Sep 15, 2016
Updated by anonbali The adventures of Bali Ram Sharma, who has a plush office-cum-shop in one of Delhi's classy residential areas could well be the plot for a box-office Hindi film. Starting life as a peon at the headquarters of the Archaeological Survey of India at Delhi, Sharma's aesthetic initiation came with his appointment as an assistant to a senior director with whom he went to most of the treasure houses in the land and overheard his way into the secrets of the antiques market. The Kangra Valley, home among others of Moghul miniatures, Sharma is supposed to have devoured in the first stage of his new career.

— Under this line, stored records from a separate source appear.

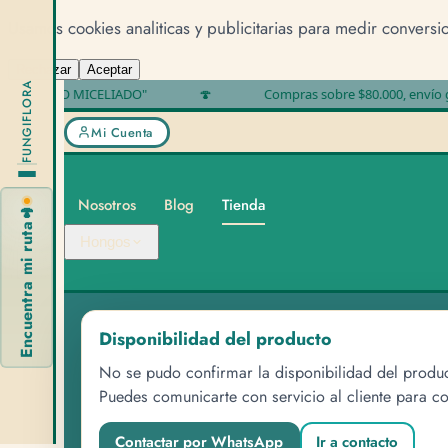
Usamos cookies analiticas y publicitarias para medir conversi
Rechazar
Aceptar
FUNGIFLORA
O MICELIADO"
🍄
Compras sobre $80.000, envío gratis
Mi Cuenta
Nosotros
Blog
Tienda
🍄
Encuentra mi ruta
Hongos
Disponibilidad del producto
No se pudo confirmar la disponibilidad del produ
Encu
Puedes comunicarte con servicio al cliente para co
Contactar por WhatsApp
Ir a contacto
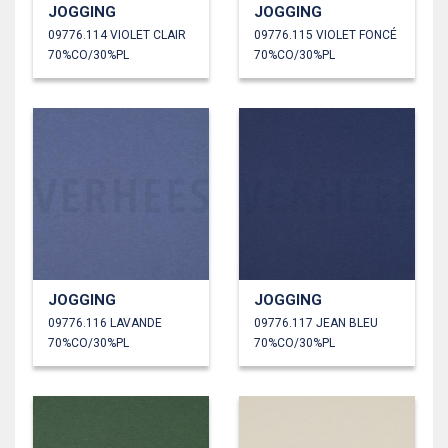
JOGGING
JOGGING
09776.114 VIOLET CLAIR
09776.115 VIOLET FONCÉ
70%CO/30%PL
70%CO/30%PL
JOGGING
JOGGING
09776.116 LAVANDE
09776.117 JEAN BLEU
70%CO/30%PL
70%CO/30%PL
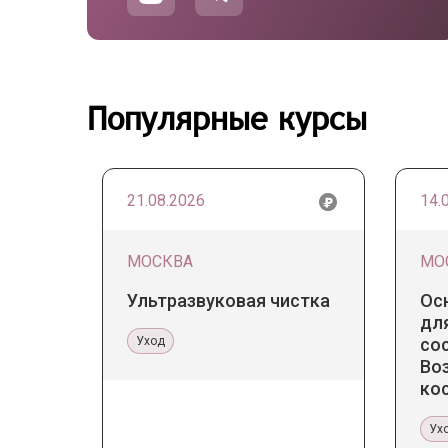
Популярные курсы
21.08.2026
14.
МОСКВА
МО
Ультразвуковая чистка
Ос
для
Уход
со
Во
ко
ка
Ух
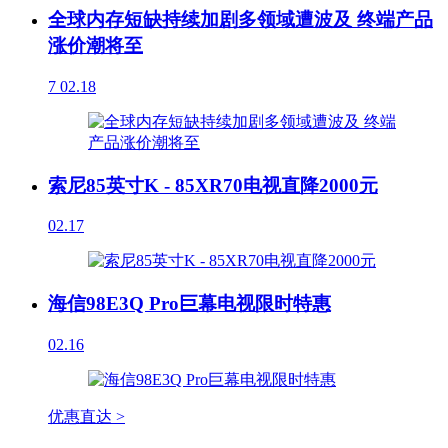
全球内存短缺持续加剧多领域遭波及 终端产品
涨价潮将至
7
02.18
索尼85英寸K - 85XR70电视直降2000元
02.17
海信98E3Q Pro巨幕电视限时特惠
02.16
优惠直达 >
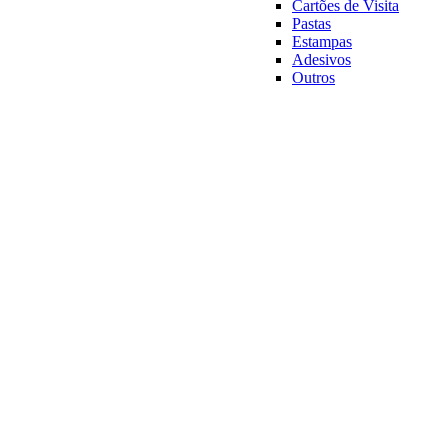
Cartões de Visita
Pastas
Estampas
Adesivos
Outros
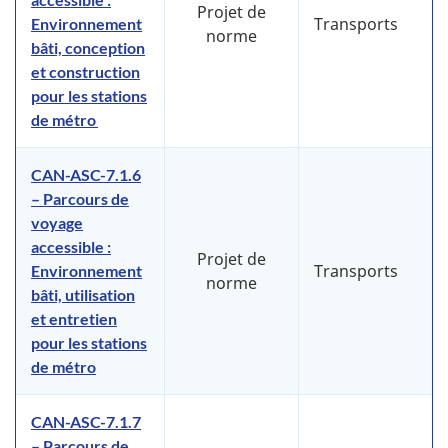
Projet de
Transports
Environnement
norme
bâti, conception
et construction
pour les stations
de métro
CAN-ASC-7.1.6
– Parcours de
voyage
accessible :
Projet de
Transports
Environnement
norme
bâti, utilisation
et entretien
pour les stations
de métro
CAN-ASC-7.1.7
– Parcours de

Kidnap Drama: A perceptive revelation of Sharma's fortunes after he left the Archaeological Survey comes from the episode of his kidnapping by a dacoit chief operating around Gwalior. In the early '70s, Sharma was lured to Gwalior with promises of securing a cache of rare antiques.

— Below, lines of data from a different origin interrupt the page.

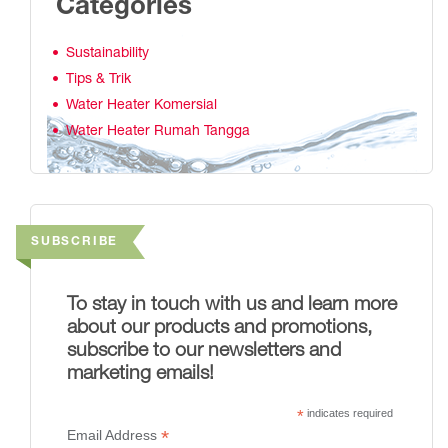
Categories
Sustainability
Tips & Trik
Water Heater Komersial
Water Heater Rumah Tangga
SUBSCRIBE
To stay in touch with us and learn more
about our products and promotions,
subscribe to our newsletters and
marketing emails!
*
indicates required
*
Email Address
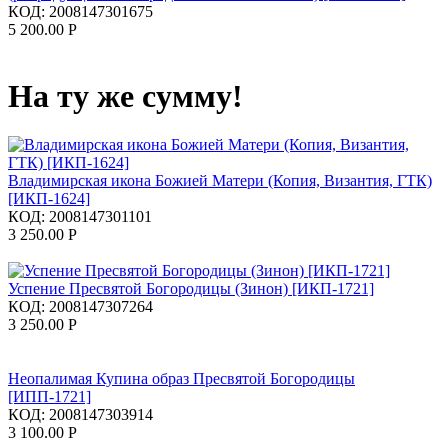
КОД:
2008147301675
5 200.00
Р
На ту же сумму!
Владимирская икона Божией Матери (Копия, Византия, ГТК)
[ИКП-1624]
КОД:
2008147301101
3 250.00
Р
Успение Пресвятой Богородицы (Зинон) [ИКП-1721]
КОД:
2008147307264
3 250.00
Р
Неопалимая Купина образ Пресвятой Богородицы
[ИПП-1721]
КОД:
2008147303914
3 100.00
Р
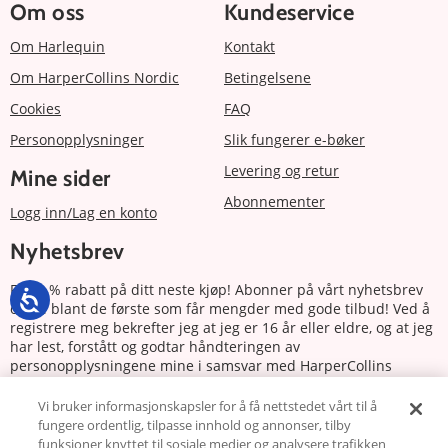
Om oss
Kundeservice
Om Harlequin
Kontakt
Om HarperCollins Nordic
Betingelsene
Cookies
FAQ
Personopplysninger
Slik fungerer e-bøker
Levering og retur
Mine sider
Abonnementer
Logg inn/Lag en konto
Nyhetsbrev
Få 20 % rabatt på ditt neste kjøp! Abonner på vårt nyhetsbrev
og bli blant de første som får mengder med gode tilbud! Ved å
registrere meg bekrefter jeg at jeg er 16 år eller eldre, og at jeg
har lest, forstått og godtar håndteringen av
personopplysningene mine i samsvar med HarperCollins
Nordics personvernerklæring.
Vi bruker informasjonskapsler for å få nettstedet vårt til å
fungere ordentlig, tilpasse innhold og annonser, tilby
Abonnere
funksjoner knyttet til sosiale medier og analysere trafikken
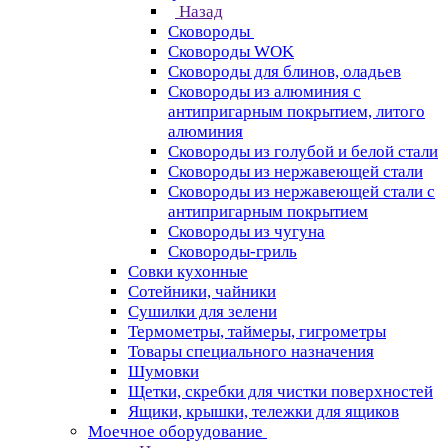
Назад
Сковороды
Сковороды WOK
Сковороды для блинов, оладьев
Сковороды из алюминия с
антипригарным покрытием, литого
алюминия
Сковороды из голубой и белой стали
Сковороды из нержавеющей стали
Сковороды из нержавеющей стали с
антипригарным покрытием
Сковороды из чугуна
Сковороды-гриль
Совки кухонные
Сотейники, чайники
Сушилки для зелени
Термометры, таймеры, гигрометры
Товары специального назначения
Шумовки
Щетки, скребки для чистки поверхностей
Ящики, крышки, тележки для ящиков
Моечное оборудование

Shortly after his departure from Delhi, his family received a ransom demand from the dacoit chief who wanted Rs 700, 000 in exchange for Sharma. While his brothers, one of whom still works in the Publications Division of the Archaeological Survey, began arranging the ransom, Sharma's dare-devil wife went down to Gwalior, tracked down the dacoit and duped him on Raksha Bandhan day into adopting her as a sister.
Later she asked her 'raakhee' brother to free Sharma and the proud Chambal Valley Thakur, though it might have broken his heart, found it impossible to desecrate local tradition by breaking his word to his adopted sister. The deal was reported closed with Rs 100, 000 changing hands, the money taken by the dacoit as the share for a partner in the kidnapping.
Recently, Sharma turned the tables on the Delhi Police and the Archaeological Survey when he got the courts to release a large number of sculptures that the police had unearthed at his huge Mehrauli farm in 1975, because the prosecution could not prove that these were over a 100 years old and ought to be classified as antiques.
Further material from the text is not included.